Situata all’incirca a 100 km a nord di Essaouira, Safi è una città del Marocco centroccidentale, nella regione di Doukkala-Abda, affacciata sull’Oceano Atlantico.Importante porto fin dal XVI sec, la città è oggi un centro industriale e uno dei maggiori centri specializzati nella lavorazione delle sardine.Città in rapida espansione, ha una bella medina, che visitiamo, e reca tracce del suo passato portoghese.

Safi è una città storica con una ricca eredità. Inoltre gode di una posizione perfetta, favorita oltre misura da madre natura e ricca di luoghi da visitare e di attività da provare.

La città si trova sull’oceano Atlantico ed è decisamente orientata all’acqua. Safi ha più di 140 chilometri di spiagge ed è una meta del surf di fama mondiale. Oltre ad essere un sito fantastico per la caccia agli uccelli acquatici. Casting e pesca sono sport molto popolari e si possono fare delle abbondanti pescate.
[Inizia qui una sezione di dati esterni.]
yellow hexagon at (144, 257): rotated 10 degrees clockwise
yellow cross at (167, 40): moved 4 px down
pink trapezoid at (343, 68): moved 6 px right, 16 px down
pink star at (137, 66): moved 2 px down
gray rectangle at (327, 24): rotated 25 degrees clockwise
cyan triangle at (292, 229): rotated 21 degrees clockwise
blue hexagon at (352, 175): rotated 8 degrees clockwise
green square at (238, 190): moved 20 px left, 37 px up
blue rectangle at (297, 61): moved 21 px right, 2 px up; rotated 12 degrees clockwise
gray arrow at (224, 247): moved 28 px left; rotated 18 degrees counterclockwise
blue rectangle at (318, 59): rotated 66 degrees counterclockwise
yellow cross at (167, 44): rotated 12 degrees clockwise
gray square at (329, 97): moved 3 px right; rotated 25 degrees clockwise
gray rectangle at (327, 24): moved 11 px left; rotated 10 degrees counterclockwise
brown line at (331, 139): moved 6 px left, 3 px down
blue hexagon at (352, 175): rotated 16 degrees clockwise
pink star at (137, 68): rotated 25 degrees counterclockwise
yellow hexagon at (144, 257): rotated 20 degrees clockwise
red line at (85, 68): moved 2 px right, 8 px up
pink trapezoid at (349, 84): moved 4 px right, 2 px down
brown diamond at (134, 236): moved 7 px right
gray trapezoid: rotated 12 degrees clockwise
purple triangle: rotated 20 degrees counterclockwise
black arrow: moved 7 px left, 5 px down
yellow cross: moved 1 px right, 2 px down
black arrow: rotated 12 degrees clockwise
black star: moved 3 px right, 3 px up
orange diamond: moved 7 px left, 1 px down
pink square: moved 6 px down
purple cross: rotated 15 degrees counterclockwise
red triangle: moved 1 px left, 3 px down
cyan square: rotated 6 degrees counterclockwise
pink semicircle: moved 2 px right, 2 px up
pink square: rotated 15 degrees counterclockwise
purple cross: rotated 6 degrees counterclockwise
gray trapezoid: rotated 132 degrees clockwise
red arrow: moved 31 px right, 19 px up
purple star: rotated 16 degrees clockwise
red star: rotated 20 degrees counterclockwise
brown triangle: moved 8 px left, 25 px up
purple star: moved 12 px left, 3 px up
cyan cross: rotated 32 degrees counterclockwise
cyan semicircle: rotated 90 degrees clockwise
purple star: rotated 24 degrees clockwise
Se vi spostate verso l’interno, gli scenari sono molto diversi. Le grotte scavate nella roccia sono una delizia per speleologi sia dilettanti che esperti. Le caverne a Charkarkar si immergono ad una profondità di oltre 390 metri! La grotta di Ghar Gorani, dal canto suo, ospita i resti di un insediamento preistorico, il che la rende attraente sia dal punto di vista culturale che per le sue centinaia di metri di gallerie.
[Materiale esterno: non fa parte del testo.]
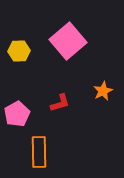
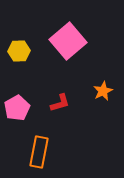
pink pentagon: moved 6 px up
orange rectangle: rotated 12 degrees clockwise
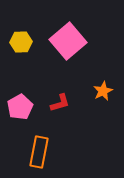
yellow hexagon: moved 2 px right, 9 px up
pink pentagon: moved 3 px right, 1 px up
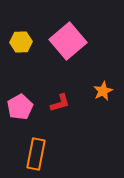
orange rectangle: moved 3 px left, 2 px down
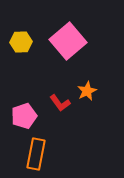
orange star: moved 16 px left
red L-shape: rotated 70 degrees clockwise
pink pentagon: moved 4 px right, 9 px down; rotated 10 degrees clockwise
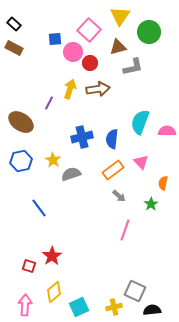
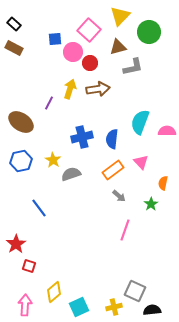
yellow triangle: rotated 10 degrees clockwise
red star: moved 36 px left, 12 px up
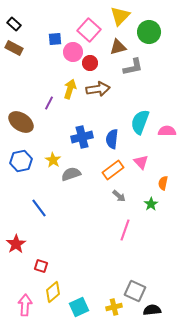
red square: moved 12 px right
yellow diamond: moved 1 px left
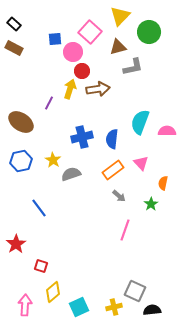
pink square: moved 1 px right, 2 px down
red circle: moved 8 px left, 8 px down
pink triangle: moved 1 px down
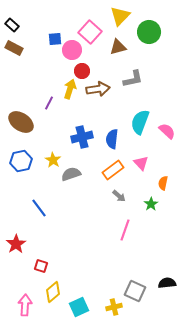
black rectangle: moved 2 px left, 1 px down
pink circle: moved 1 px left, 2 px up
gray L-shape: moved 12 px down
pink semicircle: rotated 42 degrees clockwise
black semicircle: moved 15 px right, 27 px up
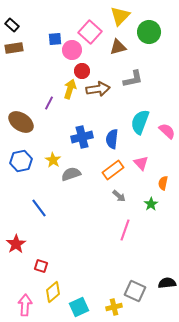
brown rectangle: rotated 36 degrees counterclockwise
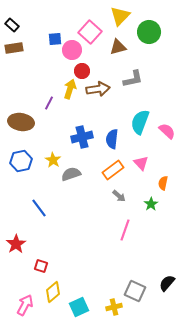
brown ellipse: rotated 25 degrees counterclockwise
black semicircle: rotated 42 degrees counterclockwise
pink arrow: rotated 25 degrees clockwise
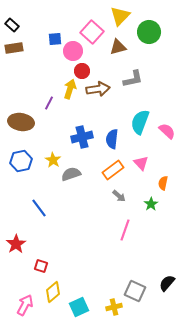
pink square: moved 2 px right
pink circle: moved 1 px right, 1 px down
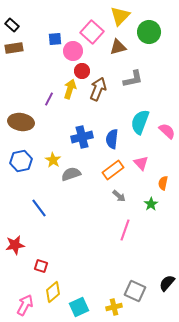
brown arrow: rotated 60 degrees counterclockwise
purple line: moved 4 px up
red star: moved 1 px left, 1 px down; rotated 24 degrees clockwise
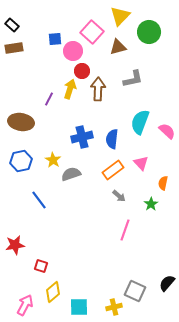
brown arrow: rotated 20 degrees counterclockwise
blue line: moved 8 px up
cyan square: rotated 24 degrees clockwise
Safi ha davvero tutto, dalle stimolanti meraviglie naturali a una gran quantità di attività. Il vostro soggiorno sarà sicuramente un soggiorno attivo!

COSA VEDERE A SAFI

Con il suo aspetto medievale Safi custodisce importanti esempi di architettura militare e religiosa portoghese. All’inizio del 1500 i portoghesi costruirono le mura dell’enorme bastione del Kechla che il secolo successivo divenne palazzo del Governatore. Dal 1990 ospita il Museo nazionale della ceramica e visitandolo avrete la possibilità rara di ripercorrere la storia di uno fra i manufatti più tipici del Marocco. Il museo è aperto dal lunedì al mercoledì, dalle 8.30 alle 18.00.

Una menzione a parte va riservata al quartiere dei Vasai, classificato Monumento storico e patrimonio culturale della città di Safi dal 1924 e vero e proprio museo a cielo aperto. Camminate fra le botteghe dei vasai, seguendo il fumo che esce dai forni e, in breve tempo, vedrete che qualche artigiano vi inviterà a entrare nella sua bottega, dove ancora si lavora l’argilla con i piedi. Vedrete con quale bravura questi maestri plasmano i famosi tajines che poi si trovano in tutto il Marocco, ma anche piatti, vassoi e ciotole finemente decorate.

Non perdetevi il castello del mare (Qasr al-Bahr), l’antica residenza del governatore, innalzato nello stesso periodo del Kechla, sulla riva dell’oceano. Lungo la sua pianta quadrata troverete diversi cannoni difensivi risalenti al XVII secolo. Alcuni furono fusi in Spagna, altri in Olanda, Francia e Portogallo. Dalle sue mura si gode di una fra le viste sull’oceano più belle di tutto il Marocco.

Entrate nella Medina, il cuore storico di Safi. Place de l’Indépendence di giorno è affollata di bancarelle, ma alla sera si anima di giocolieri. Come per ogni mercato del Marocco, anche qui dimenticate la fretta e curiosate fra le mercanzie degli artigiani. Seguendo cataste di stoffe e file di lampade e monili, imboccate il boulevard del mare che vi porterà in Rue du Souq, la via centrale che taglia la città vecchia. Presto vi troverete a Bab Chaaba, la porta dell’argilla.

Dietro la Grande Moschea si innalza la cappella portoghese. Costruita all’inizio del XVI secolo in puro stile manuelino (il tardo gotico portoghese), avrebbe dovuto essere il coro della cattedrale di Safi ma l’opera non venne conclusa. Alzando gli occhi vedrete le nervature della volta disegnare una stella a otto punte, finemente decorata di statue. Per dormire si consigliano decisamente gli hotel della parte nuova, mentre sono da evitare le strutture più economiche del porto e del Souq, poco sicure di sera soprattutto per le donne.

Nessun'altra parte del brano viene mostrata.